Group II have significantly (P < 0.001) high BMI (31.55 ± 3.066, n = 29 vs 27.49 ± 1.19, n = 17), nonsignificant (P > 0.05) increases in fasting serum triglycerides (215.1 ± 69, n = 29 vs 176 ± 105.4, n = 17), and significant (P < 0.05) decreases in high density lipoprotein (32.8 ± 7.2, n = 29 vs 39.9 ± 12.1, n = 17) than group I patients [Table 1]. No significant differences were observed between group I and II patients in their fasting plasma glucose levels (143.6 ± 13.5, n = 17 vs 143.8 ± 15.3, n = 29 respectively) [Table 1]. However, group II patients have significantly (P < 0.02) longer duration of T2DM (13.72 ± 4.8, n = 29 vs 10.52 ± 3.87, n = 17 respectively). The number of smokers was higher in group II than in group I. Common and internal carotid arteries diameters were not significantly different in the two groups [Table 2]. Mean common carotid IMTs (left, right, or both) but not internal carotid artery thicknesses were significantly greater in group II patients compared to group I patients [Table 2]. Group II had a significant number of patients with increased lesion IMT (≥ 1.1 mm) [Table 3].

Type 2 diabetes mellitus patients with nonblood pressure component metabolic syndrome have significant greater mean common carotid IMTs than those who are free from metabolic syndrome. Significantly greater IMT is observed in the common carotid but not in the internal carotid artery of either side. Many cross studies have shown an association of metabolic syndrome with the thickness of the carotid intima media.[^{16, 17}] Our study found that this association of metabolic syndrome in T2DM with the carotid IMT was free of the blood pressure component of metabolic syndrome. This was in contrast to findings by Kovaite et al. who reported that blood pressure is the most important factor for significantly high IMT values in metabolic syndrome.[¹⁸]
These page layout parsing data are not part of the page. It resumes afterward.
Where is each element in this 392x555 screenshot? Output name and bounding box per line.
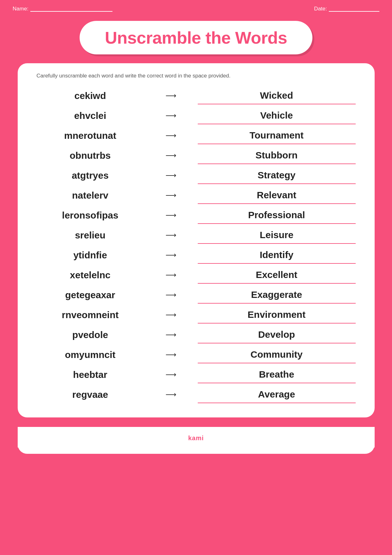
word-row-14: heebtar ⟶ Breathe — [37, 365, 356, 385]
word-row-1: ehvclei ⟶ Vehicle — [37, 106, 356, 126]
answer-word-14[interactable]: Breathe — [198, 366, 356, 383]
word-table: cekiwd ⟶ Wicked ehvclei ⟶ Vehicle mnerot… — [37, 86, 356, 405]
scrambled-word-7: srelieu — [37, 227, 144, 243]
word-row-8: ytidnfie ⟶ Identify — [37, 245, 356, 265]
footer-logo: kami — [18, 430, 375, 447]
answer-word-7[interactable]: Leisure — [198, 227, 356, 244]
word-row-2: mnerotunat ⟶ Tournament — [37, 126, 356, 146]
scrambled-word-15: regvaae — [37, 387, 144, 403]
answer-word-3[interactable]: Stubborn — [198, 147, 356, 164]
arrow-4: ⟶ — [158, 171, 184, 180]
header-row: Name: Date: — [0, 0, 392, 15]
name-label: Name: — [13, 6, 28, 12]
scrambled-word-13: omyumncit — [37, 347, 144, 363]
answer-word-4[interactable]: Strategy — [198, 167, 356, 184]
scrambled-word-0: cekiwd — [37, 88, 144, 104]
scrambled-word-2: mnerotunat — [37, 128, 144, 144]
word-row-7: srelieu ⟶ Leisure — [37, 225, 356, 245]
arrow-10: ⟶ — [158, 291, 184, 299]
word-row-15: regvaae ⟶ Average — [37, 385, 356, 405]
answer-word-9[interactable]: Excellent — [198, 267, 356, 284]
answer-word-2[interactable]: Tournament — [198, 127, 356, 144]
content-card: Carefully unscramble each word and write… — [18, 63, 375, 417]
word-row-0: cekiwd ⟶ Wicked — [37, 86, 356, 106]
word-row-13: omyumncit ⟶ Community — [37, 345, 356, 365]
answer-word-0[interactable]: Wicked — [198, 87, 356, 104]
word-row-3: obnutrbs ⟶ Stubborn — [37, 146, 356, 166]
instructions-text: Carefully unscramble each word and write… — [37, 73, 356, 79]
scrambled-word-9: xetelelnc — [37, 267, 144, 283]
name-field: Name: — [13, 6, 112, 12]
arrow-9: ⟶ — [158, 271, 184, 280]
answer-word-5[interactable]: Relevant — [198, 187, 356, 204]
answer-word-6[interactable]: Professional — [198, 207, 356, 224]
scrambled-word-6: leronsofipas — [37, 207, 144, 223]
word-row-10: getegeaxar ⟶ Exaggerate — [37, 285, 356, 305]
arrow-6: ⟶ — [158, 211, 184, 220]
word-row-12: pvedole ⟶ Develop — [37, 325, 356, 345]
word-row-11: rnveomneint ⟶ Environment — [37, 305, 356, 325]
answer-word-13[interactable]: Community — [198, 346, 356, 363]
word-row-9: xetelelnc ⟶ Excellent — [37, 265, 356, 285]
arrow-2: ⟶ — [158, 131, 184, 140]
answer-word-11[interactable]: Environment — [198, 306, 356, 324]
scrambled-word-5: natelerv — [37, 188, 144, 203]
scrambled-word-1: ehvclei — [37, 108, 144, 124]
footer-bar: kami — [18, 427, 375, 454]
scrambled-word-12: pvedole — [37, 327, 144, 343]
scrambled-word-3: obnutrbs — [37, 148, 144, 163]
title-card: Unscramble the Words — [80, 21, 312, 54]
arrow-12: ⟶ — [158, 330, 184, 339]
arrow-1: ⟶ — [158, 111, 184, 120]
arrow-7: ⟶ — [158, 231, 184, 240]
scrambled-word-4: atgtryes — [37, 168, 144, 183]
scrambled-word-11: rnveomneint — [37, 307, 144, 323]
page-wrapper: Name: Date: Unscramble the Words Careful… — [0, 0, 392, 555]
word-row-5: natelerv ⟶ Relevant — [37, 186, 356, 206]
answer-word-12[interactable]: Develop — [198, 326, 356, 343]
scrambled-word-14: heebtar — [37, 367, 144, 383]
arrow-8: ⟶ — [158, 251, 184, 260]
arrow-11: ⟶ — [158, 311, 184, 319]
date-field: Date: — [314, 6, 379, 12]
date-label: Date: — [314, 6, 327, 12]
arrow-14: ⟶ — [158, 370, 184, 379]
word-row-4: atgtryes ⟶ Strategy — [37, 166, 356, 186]
answer-word-1[interactable]: Vehicle — [198, 107, 356, 124]
scrambled-word-8: ytidnfie — [37, 247, 144, 263]
arrow-0: ⟶ — [158, 91, 184, 100]
page-title: Unscramble the Words — [105, 28, 287, 47]
date-line[interactable] — [329, 6, 379, 12]
arrow-15: ⟶ — [158, 390, 184, 399]
name-line[interactable] — [30, 6, 112, 12]
scrambled-word-10: getegeaxar — [37, 287, 144, 303]
answer-word-10[interactable]: Exaggerate — [198, 287, 356, 304]
arrow-3: ⟶ — [158, 151, 184, 160]
arrow-13: ⟶ — [158, 350, 184, 359]
answer-word-8[interactable]: Identify — [198, 247, 356, 264]
word-row-6: leronsofipas ⟶ Professional — [37, 206, 356, 225]
answer-word-15[interactable]: Average — [198, 386, 356, 403]
arrow-5: ⟶ — [158, 191, 184, 200]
As carotid IMT (a cut-off value of 0.75 mm reported by Holaj et al.[²¹]) is considered to be a marker of generalized atherosclerosis, group II patients may be considered to be at risk for future cardiovascular events[^{7, 19}] as well as recurrent ischemic stroke.[²⁰] Carotid IMT is an independent, significant parameter for the prediction of significant coronary artery disease.[²¹] Accordingly, our patients (group II) are at risk for cardiovascular events because their mean carotid IMT (left or right) is greater than 0.75 mm. Mohan et al. reported a higher IMT value (0.95 ± 0.31 mm) in diabetic patients than found in the present study.[²²] Possible explanations for this difference may be related to the limited sample size of the current study and the different ethnicity of the study subjects. Moreover, group II was also found to have a significant number of patients with increased lesion IMTs who are also at risk for ischemic stroke. Liou et al. found that metabolic syndrome plays a crucial role in the development of recurrent stroke in diabetes patients with an odds ratio of 1.57.[²⁰] The smoking factor may also contribute to the greater IMT in group II. One of the limitations of the current study is the small sample size. We conclude that even in the absence of the blood pressure component, metabolic syndrome in T2DM patients is associated with greater carotid IMT values than in those free from metabolic syndrome. Further prospective studies are recommended to demonstrate the regression of carotid IMT with management of metabolic syndrome in T2DM patients.

Source of Support: Nil

Conflict of Interest: None declared.